S&M Short and Male, a documentary aired in 2008, demonstrated the obstacles and bigotry that short statured men face every day in life, love and work.

The 2019 teen romantic comedy Tall Girl tells the story of a 16-year-old girl who struggles in high school due to her height.

==Law==
In the US, Michigan is the one state that prohibits height discrimination. Three American cities currently prohibit height discrimination: Santa Cruz, California, San Francisco, California, and New York City; New York City prohibits it in employment, housing, and public accommodations. The District of Columbia prohibits discrimination based on personal appearance. Ontario, Canada, prohibits height discrimination under the human rights code. Victoria, Australia, prohibits discrimination based on physical features, including height, under the Equal Opportunity Act of 2010.

Examples of successful legal battles pursued against height discrimination in the workplace include a 2002 case involving highly qualified applicants being turned down for jobs at a bank because they were considered too short; a 2005 Swedish case involving an unfair height requirement for employment implemented by Volvo; and a 1999 case involving a Kohler Company informal practice not to consider women who applied for jobs unless they were at least 5 ft 4 in tall. Height requirements for employment which are not a bona fide occupational requirement are becoming less common. In 2022, the Supreme Court of Spain ruled that height requirements for joining the National Police Corps must take into account the average height for each sex in the Spanish population, disallowing a previous height rule for women.

==Height and mental health in men==
Height is related to body image and does have an effect on the cognitive process. A study done involving spatial attention showed that people who were unhappy with their height were prone to looking quicker to short-associated words and tried to avoid attention to tall connected words because they could illicit negative feelings. Which could be caused when the participants with a dismal body image are exposed to their desired height, it creates an internal conflict, that they would like to lessen by facing away. This would potentially confirm agitation in individuals who are not satisfied with their height.

A research report published in the American Journal of Psychiatry found a strong inverse association between height and suicide in Swedish men. In other words, the suicide rate was higher for shorter men. This may signify the importance of childhood exposure in the etiology of adult mental disorder or reflect stigmatization or discrimination encountered by short men in their adult lives. A record linkage study of the birth, conscription, mortality, family, and census register data of 1,299,177 Swedish men followed from age 18 to a maximum of age 49 was performed and it was found that a 5 cm increase in height was associated with a 9% decrease in suicide risk.

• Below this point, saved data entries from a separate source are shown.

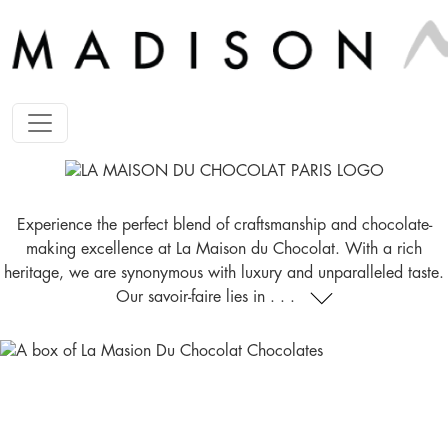
Experience the perfect blend of craftsmanship and chocolate-
making excellence at La Maison du Chocolat. With a rich
heritage, we are synonymous with luxury and unparalleled taste.
Our savoir-faire lies in . . .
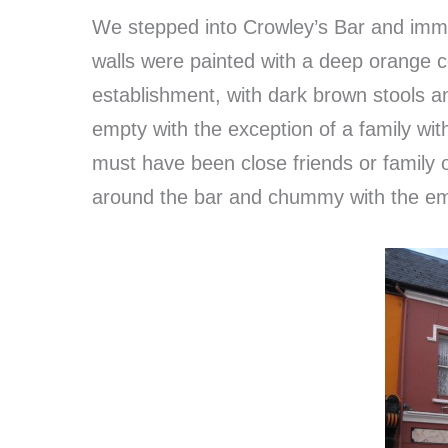
We stepped into Crowley’s Bar and imme
walls were painted with a deep orange c
establishment, with dark brown stools a
empty with the exception of a family wit
must have been close friends or family 
around the bar and chummy with the e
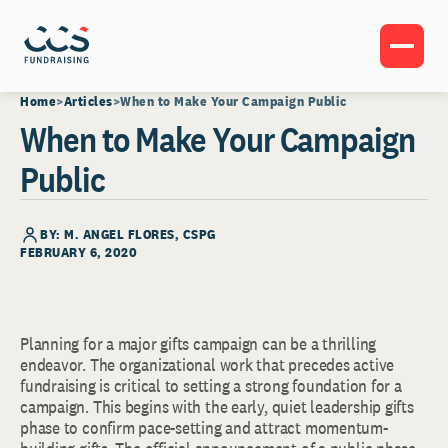
Home
Articles
When to Make Your Campaign Public
When to Make Your Campaign
Public
BY: M. ANGEL FLORES, CSPG
FEBRUARY 6, 2020
Planning for a major gifts campaign can be a thrilling
endeavor. The organizational work that precedes active
fundraising is critical to setting a strong foundation for a
campaign. This begins with the early, quiet leadership gifts
phase to confirm pace-setting and attract momentum-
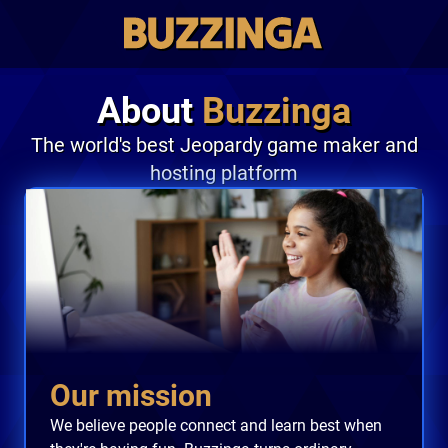
About
Buzzinga
The world's best Jeopardy game maker and
hosting platform
Our mission
We believe people connect and learn best when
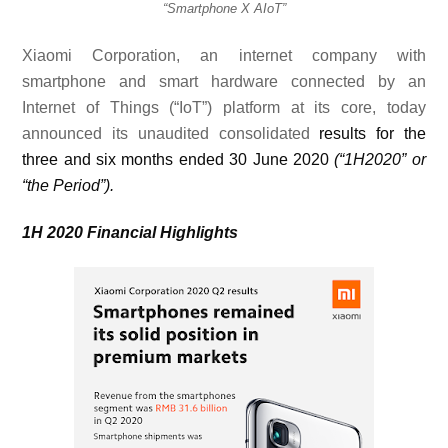
“Smartphone X AIoT”
Xiaomi Corporation, an internet company with
smartphone and smart hardware connected by an
Internet of Things (“IoT”) platform at its core, today
announced its unaudited consolidated
results for the
three and six months ended 30 June 2020
(“1H2020” or
“the Period”).
1H 2020 Financial Highlights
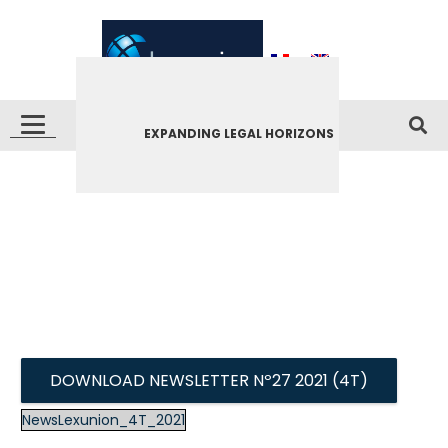
EXPANDING LEGAL HORIZONS
DOWNLOAD NEWSLETTER Nº27 2021 (4T)
NewsLexunion_4T_2021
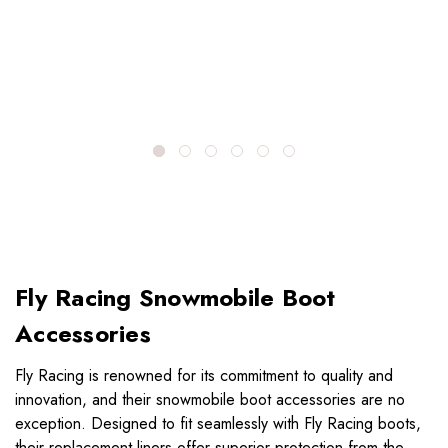
Fly Racing Snowmobile Boot
Accessories
Fly Racing is renowned for its commitment to quality and
innovation, and their snowmobile boot accessories are no
exception. Designed to fit seamlessly with Fly Racing boots,
their replacement liners offer superior protection from the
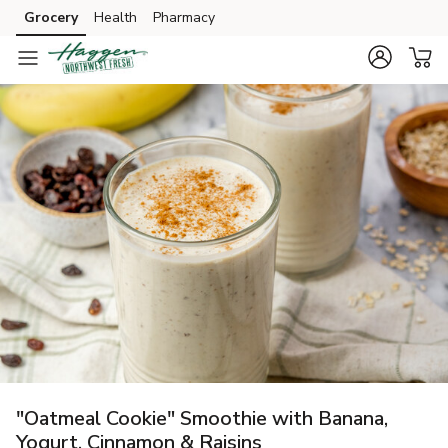
Grocery
Health
Pharmacy
Skip to search
Skip to main content
Skip to cookie settings
Skip to chat
"Oatmeal Cookie" Smoothie with Banana,
Yogurt, Cinnamon & Raisins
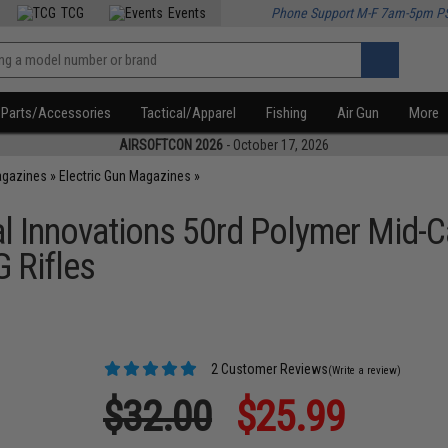
TCG
Events
Phone Support M-F 7am-5pm P
Parts/Accessories
Tactical/Apparel
Fishing
Air Gun
More
AIRSOFTCON 2026
- October 17, 2026
agazines
»
Electric Gun Magazines
»
l Innovations 50rd Polymer Mid-
 Rifles
2 Customer Reviews
(Write a review)
$32.00
$25.99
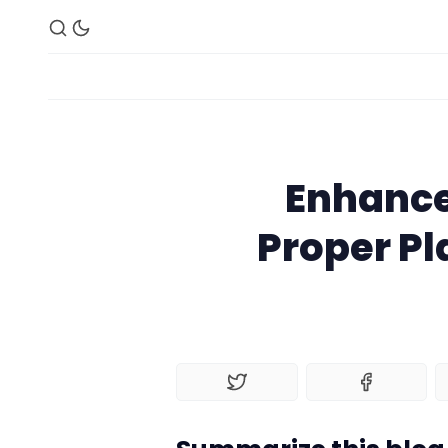
Enhance
Proper P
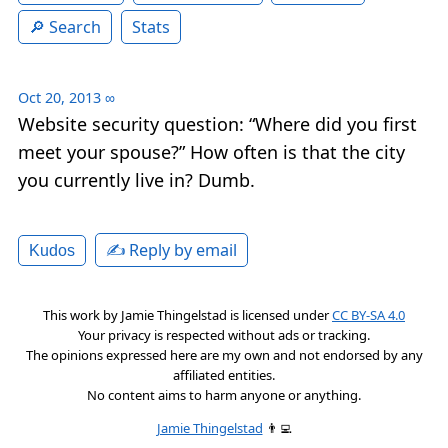
Search
Stats
Oct 20, 2013
∞
Website security question: “Where did you first
meet your spouse?” How often is that the city
you currently live in? Dumb.
✍️ Reply by email
Kudos
This work by
Jamie Thingelstad
is licensed under
CC BY-SA 4.0
Your privacy is respected without ads or tracking.
The opinions expressed here are my own and not endorsed by any
affiliated entities.
No content aims to harm anyone or anything.
Jamie Thingelstad
👨‍💻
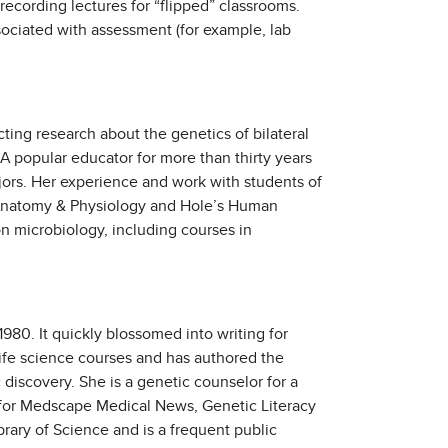
ecording lectures for “flipped” classrooms.
sociated with assessment (for example, lab
ting research about the genetics of bilateral
A popular educator for more than thirty years
ors. Her experience and work with students of
n Anatomy & Physiology and Hole’s Human
n microbiology, including courses in
980. It quickly blossomed into writing for
life science courses and has authored the
discovery. She is a genetic counselor for a
s for Medscape Medical News, Genetic Literacy
brary of Science and is a frequent public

Another study involving was conducted involving suicide and height for men, specifically relating to suicide attempts. It looked into hospital admissions of Swedish men and found that the risk of suicide declined when height increased. There were strong correlations between social class and height in the participants, particularly shorter men of lower status had a higher suicide probability. Also those of low socioeconomic standing could be more susceptible to health problems that cause shortness, and were more vulnerable to psychiatric illnesses.

For other forms of discrimination there is without a doubt some form of psychological harm on the individual. However, for height discrimination, it can be disputable. Research has shown that heightism has arguably little effect on any aspects of someone's quality of life, including mental state. Only individuals on the high end range of short and tall have experienced some moderate impact on physical performance. Furthermore, majority of the potential negative mental health effects individuals could have came from internally, height discontentment, and it was relatively small compared to overall livelihood. While there is an increase in negative treatment towards individuals in the height area of less than 175 cm, it was mild in totality and only a small percentage of the overall study group reported it. The correlation between heightism and the well-being of someone was found to be small.